I failed all my GCSEs and was homeless & living in a TENT at 16 – now I’m one of the richest men in Britain worth £350m
AN ENTREPRENEUR who failed all of his GCSEs and was homeless and living in a TENT at 16 is now one of the richest men in Britain worth £350million.
Mark Constantine, 71, is the co-founder and CEO of Lush, a company famous for bringing the bath bomb to the world.
The ethical cosmetics retailer, headquartered in Dorset, has more than 900 shops and the brand operates in 52 countries.
The latest accounts show profits of £29.2million on sales of £408.7million.
Despite being one of the UK’s most formidable businessmen and sitting 345 on the Sunday Times Rich List 2023, Constantine had a tumultuous adolescence.
His father John left the family home in Weymouth when he was just two years old.
Constantine was then devastated by the death of his grandmother aged 12 before failing all of his O-levels.
By 16 he was homeless and living in a tent in the Dorset woods due to a difficult relationship with his mother and stepfather.
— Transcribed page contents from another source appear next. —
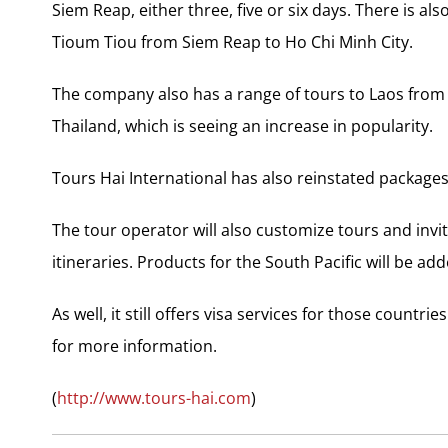
Siem Reap, either three, five or six days. There is 
Tioum Tiou from Siem Reap to Ho Chi Minh City.
The company also has a range of tours to Laos from 
Thailand, which is seeing an increase in popularity.
Tours Hai International has also reinstated packages
The tour operator will also customize tours and invi
itineraries. Products for the South Pacific will be adde
As well, it still offers visa services for those countr
for more information.
(
http://www.tours-hai.com
)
Constantine became a hairdresser in London after a family friend took him in and began developing hair products.
He was The Body Shop‘s biggest supplier until Dame Anita Roddick bought his business in 1991 for £6million.
Constantine then had a go at a mail order business called Cosmetics to Go which went bust.
It was at this point, in 1995, when he launched the Poole-based company Lush with five others, including his wife, Mo.
Former legal secretary Mo is credited as the inventor of the bath bomb and the shampoo bar.
He described his difficult personal past as the “entrepreneur’s wound” to the Telegraph in 2018.
Constantine claimed many successful business people have it and said he was “not the most balanced of people”.
In 2013 he was finally reunited with his father. He died two months later.